An audit committee is trying to find out whether top dogs at Regions delayed the relabeling of loans that were likely not going to be repaid.
Regions Bank executives could come under fire if an investigation by the bank's own board finds that they shielded bad loans from investors and the public for too long amid the financial crisis.
Citing a report from The Wall Street Journal, financial blog The Street says the execs came under scrutiny after the Federal Reserve raised concerns about the bank practices and people within the company.
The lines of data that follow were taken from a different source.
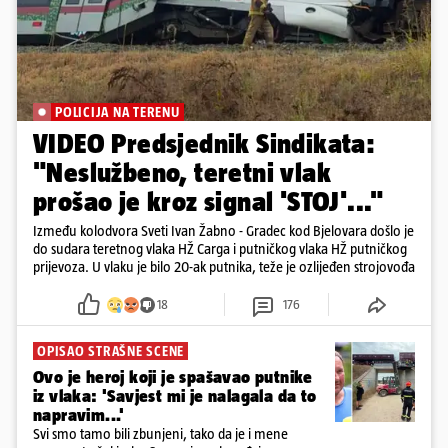
POLICIJA NA TERENU
VIDEO Predsjednik Sindikata:
"Neslužbeno, teretni vlak
prošao je kroz signal 'STOJ'..."
Između kolodvora Sveti Ivan Žabno - Gradec kod Bjelovara došlo je
do sudara teretnog vlaka HŽ Carga i putničkog vlaka HŽ putničkog
prijevoza. U vlaku je bilo 20-ak putnika, teže je ozlijeđen strojovođa
18
176
OPISAO STRAŠNE SCENE
Ovo je heroj koji je spašavao putnike
iz vlaka: 'Savjest mi je nalagala da to
napravim...'
Svi smo tamo bili zbunjeni, tako da je i mene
The Regions Financial audit committee is trying to find out whether top dogs at Regions delayed the relabeling of loans that were likely not going to be repaid:
Investigators are looking at so-called extend-and-pretend cases, in which a bank gives a borrower more time and delays reclassifying a souring loan, the Journal explained, as well as at "troubled-debt restructurings," where a bank breaks up a nonperforming loan and labels a portion of it as performing, the newspaper said.
According to the Baton Rouge Business Report's daily web headlines, bad loans force banks to move more money to cash reserves, thus lowering their profit margins.
Regions, the 12th largest bank in the country and the only one of its size still receiving government assistance stemming from the recession, may also be on the verge of a $200 million settlement with the SEC to answer to civil charges of "defrauding investors in subprime securities," The Street reports.